Exercise Beats Drugs for Reducing Heart Disease Deaths
Exercise is good for the heart. Most of us know this. But did you know that exercise is better at reducing deaths from heart disease than pharmaceuticals?
Exercise versus drugs
In a new study published in the British Journal of Medicine, exercise either outperforms or is as effective as most heart disease drugs. This means exercise beats heart drugs because exercise is free and has no known adverse effects.
The researchers utilized three major meta-studies (studies that combine multiple clinical trials) to compile the statistics. In total, that data utilized 305 studies that tested nearly 340,000 people.
For some conditions, such as among strokes, exercise performed significantly better than drugs – anticoagulants and antiplatelets. In other conditions, such as heart disease, coronary heart disease and prediabetes, exercise performed in the range of the drugs. For these, the effectiveness of exercise was considered “similar” to the drugs.
Drugs tested among the studies outside of the two stroke drugs included ACE inhibitors, beta blockers, statins, diuretics, angiotensin receptor blockers, alpha glucosidase inhibitors, thiazolidinediones, biguanides and glinides.
Among the side effects of some of these drugs include headaches, dizziness, nausea, confusion, ulcers, nightmares, blurred vision, fatigue, liver damage, muscle pain, rashes, muscle cramping, hallucinations, blood sugar issues, gout, impotence, male breast enlargement, menstrual problems, allergic reactions, diarrhea, sexual dysfunction and many others.
Exercise “side effects”
Exercise comes with one major side effect: Fatigue.

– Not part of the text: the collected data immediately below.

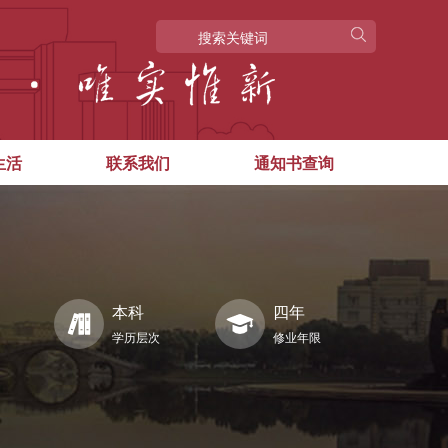
生活
联系我们
通知书查询
本科
四年
学历层次
修业年限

But this is accompanied by the rush of our body’s own cannabinoids – compounds that render a natural “high,” along with a flurry of beneficial effects to the nervous system, brain, heart, liver and lungs.
One of the shortcomings of this study was the fact that all forms of exercise were lumped together into the exercise category.
High-intensity interval training
One form of exercise that is getting increasing attention for its ability to effect cardiovascular conditions is called high intensity interval training or dynamic exercise. This is when the exercise increases in intensity for shorter periods, in contrast with more prolonged exercise. Multiple studies have found that the shorter, high-intensity exercise routines outperform prolonged “endurance” exercise in preventing heart disease.
In a University of California-Davis study, higher-intensity exercise produced higher levels of P450 metabolites – which help render flexibility to the blood vessel walls.
So we submit that given the lack of specificity with regard to the type of exercise – leaving the most optimal types of exercise. This type of exercise is also good for migraines.
Is high-intensity exercise good for us as we age?
To answer that question about whether higher-intensity exercise is good for the elderly, researchers from the Spain’s Pontevedra University of Education and Sport Sciences tested 62 women above the age of 65 for five months. They separated the women into two groups. One of the groups did high-intensity exercise along with flexibility and aerobic exercises, while the second group did calisthenics instead of the high-intensity training (but still did the aerobic and flexibility exercises).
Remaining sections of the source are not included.